Influencers get a hand on federal lands filming

JACKSON — New legislation spearheaded by U.S. Sen. John Barrasso proposes to do away with permit fees for small film crews and social media influencers shooting video on most federal land.

The bill introduced by Wyoming’s senior senator, called the Federal Interior Land Media Act, would codify a recent legal decision that led the National Park Service to suspend permit fees for “low-impact” filming outside wilderness areas.

While that change in policy is confined to 85 million acres of Park Service property, the law that has been pitched would prohibit charging fees on all land under the U.S. Department of Interior and Agriculture, which totals more than 520 million acres.

Barrasso told the Jackson Hole Daily that his intent is to cut red tape that burdens sponsored bloggers, social media influencers and film crews that aren’t larger than 10 people.

“All of those folks, we don’t think that they need to go through the rigmarole of getting permits and paying fees,” Barrasso said. “People want to share their adventures.”

The potential policy shift has support in Jackson Hole circles. Wilson-based Teton Gravity Research, most famous for its ski cinematography, blogged about the legislation, writing that permitting on federal lands has “never been straightforward or easy.”

“Up until last January, trying to obtain a film permit was either an arduous process or impossible altogether,” TGR’s post says. “That could change with current legislation headed to the U.S. Senate floor by Senator John Barrasso.”

A former high-ranking U.S. Department of the Interior official who lives on the Snake River’s west bank is also advocating for the reform. Rob Wallace, Interior’s former assistant secretary in charge of the U.S. Fish and Wildlife Service and Park Service, said he recently ran into some filmmakers at Lees Ferry on the Colorado River and heard their frustrations firsthand.

“They were completely flummoxed on how to proceed,” Wallace told the Daily. “Should they go to Glen Canyon to get a permit? Should they go to the South Rim? What’s a permit cost? And they were having zero impact on the resource.”

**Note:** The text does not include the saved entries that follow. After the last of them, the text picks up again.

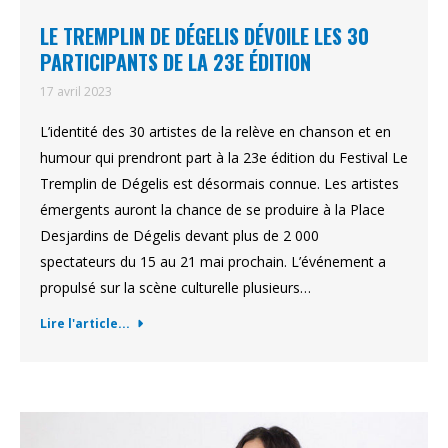
LE TREMPLIN DE DÉGELIS DÉVOILE LES 30
PARTICIPANTS DE LA 23E ÉDITION
17 avril 2023
L’identité des 30 artistes de la relève en chanson et en
humour qui prendront part à la 23e édition du Festival Le
Tremplin de Dégelis est désormais connue. Les artistes
émergents auront la chance de se produire à la Place
Desjardins de Dégelis devant plus de 2 000
spectateurs du 15 au 21 mai prochain. L’événement a
propulsé sur la scène culturelle plusieurs…
Lire l'article...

Wyoming Office of Tourism Executive Director Diane Shober also called the FILM Act a “really good bill.”

“We live in an age when people from all walks of life can share their adventure stories in a virtual environment,” Shober said in a statement disseminated by Barrasso’s office. “The FILM Act will guarantee that the people who visit Wyoming’s parks and public lands can record and share their stories online and through social media without asking the government for permission.”

The suspension of permit fees for small film crews on Park Service lands followed a January federal court ruling that found the fees unconstitutional under the First Amendment. Judge Colleen Kollar-Kotelly issued a permanent injunction halting the filming requirements, saying the fees could have a “chilling effect” for a “wide swath” of visitors to national parks.

The ruling came after Gordon Price, an independent filmmaker from Yorktown, Virginia, filed a lawsuit to challenge the permitting system. The Park Service fined Price after he made a film at Yorktown Battlefield in Colonial National Historical Park without getting a permit.

Price challenged being required to pay a fee when noncommercial entities and news crews are exempt.

The precedent that was created did not extend to other classes of federal lands.

If unchanged and successful, Barrasso’s legislation would do that, doing away with permit fees for small crews on other federal lands in Teton County, like the Bridger-Teton National Forest and National Elk Refuge.